Si vous détenez un portefeuille important, envisagez de répartir vos ventes sur plusieurs années fiscales. Cette stratégie vous permet de rester dans une tranche marginale d’imposition plus basse et d’optimiser l’impact fiscal global de vos plus-values.

Compenser avec des moins-values

Avant la fin de l’année fiscale, analysez votre portefeuille pour identifier les positions en perte. Vendre ces titres vous permet de créer des moins-values qui viendront réduire vos plus-values imposables de l’année. Cette technique, appelée « récolte de pertes fiscales », est parfaitement légale.

Privilégier le PEA pour l’investissement long terme

Pour vos investissements en actions européennes destinés à être conservés plus de 5 ans, le PEA reste l’enveloppe la plus avantageuse fiscalement. Réservez votre CTO pour les actions internationales hors Europe ou pour des stratégies nécessitant plus de flexibilité.

Donation de titres

La donation de titres à vos enfants ou petits-enfants peut être une stratégie intéressante. Les abattements sur les donations (100 000 € par parent et par enfant tous les 15 ans) permettent de transmettre des titres sans fiscalité. Les donataires bénéficieront de votre prix d’acquisition pour le calcul de leurs futures plus-values.

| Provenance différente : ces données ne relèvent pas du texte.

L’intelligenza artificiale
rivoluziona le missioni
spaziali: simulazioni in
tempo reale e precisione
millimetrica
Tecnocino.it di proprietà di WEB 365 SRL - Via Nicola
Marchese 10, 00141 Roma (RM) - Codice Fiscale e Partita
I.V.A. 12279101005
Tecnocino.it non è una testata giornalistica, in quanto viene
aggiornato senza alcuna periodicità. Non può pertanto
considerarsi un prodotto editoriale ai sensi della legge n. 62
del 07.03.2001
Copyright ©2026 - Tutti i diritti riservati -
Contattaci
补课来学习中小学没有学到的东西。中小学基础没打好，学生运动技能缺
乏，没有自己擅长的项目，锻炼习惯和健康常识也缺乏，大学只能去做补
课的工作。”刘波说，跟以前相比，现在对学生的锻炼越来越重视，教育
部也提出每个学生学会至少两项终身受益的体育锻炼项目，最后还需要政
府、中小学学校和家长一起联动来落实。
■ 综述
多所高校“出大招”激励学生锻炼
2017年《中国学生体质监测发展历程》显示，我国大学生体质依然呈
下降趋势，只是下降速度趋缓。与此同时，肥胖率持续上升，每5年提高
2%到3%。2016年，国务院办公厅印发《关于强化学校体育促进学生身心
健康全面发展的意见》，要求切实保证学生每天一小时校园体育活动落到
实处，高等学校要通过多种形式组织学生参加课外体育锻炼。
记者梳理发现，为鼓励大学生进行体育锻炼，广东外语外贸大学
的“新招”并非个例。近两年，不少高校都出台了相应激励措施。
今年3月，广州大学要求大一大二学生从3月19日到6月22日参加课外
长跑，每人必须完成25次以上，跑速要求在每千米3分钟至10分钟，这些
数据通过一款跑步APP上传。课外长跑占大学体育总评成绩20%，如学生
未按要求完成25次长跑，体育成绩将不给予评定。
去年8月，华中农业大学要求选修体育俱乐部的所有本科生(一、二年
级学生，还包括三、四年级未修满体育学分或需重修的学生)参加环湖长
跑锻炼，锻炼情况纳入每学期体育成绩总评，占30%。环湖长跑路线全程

Conseil professionnel : Ces stratégies peuvent avoir des implications complexes. Il est recommandé de consulter un conseiller en gestion de patrimoine ou un expert-comptable pour adapter ces approches à votre situation personnelle et patrimoniale spécifique.

Déclaration et obligations administratives

Votre établissement financier (banque ou courtier) est tenu de vous fournir un document récapitulatif annuel de vos opérations sur valeurs mobilières. Ce document, appelé Imprimé Fiscal Unique (IFU) ou formulaire 2561, détaille l’ensemble de vos plus-values et moins-values de l’année.

Formulaires à utiliser

Formulaire Utilisation
Formulaire 2042 Déclaration principale de revenus où vous reportez vos plus-values
Formulaire 2042 C Déclaration complémentaire pour les revenus de capitaux mobiliers
Formulaire 2074 Déclaration détaillée des plus-values si nécessaire
Formulaire 2561 Document fourni par votre établissement financier (ne pas envoyer)

La déclaration en ligne est obligatoire si vous disposez d’un accès internet à votre domicile. Le calendrier de déclaration s’étend généralement d’avril à juin, avec des dates limites variables selon votre département de résidence.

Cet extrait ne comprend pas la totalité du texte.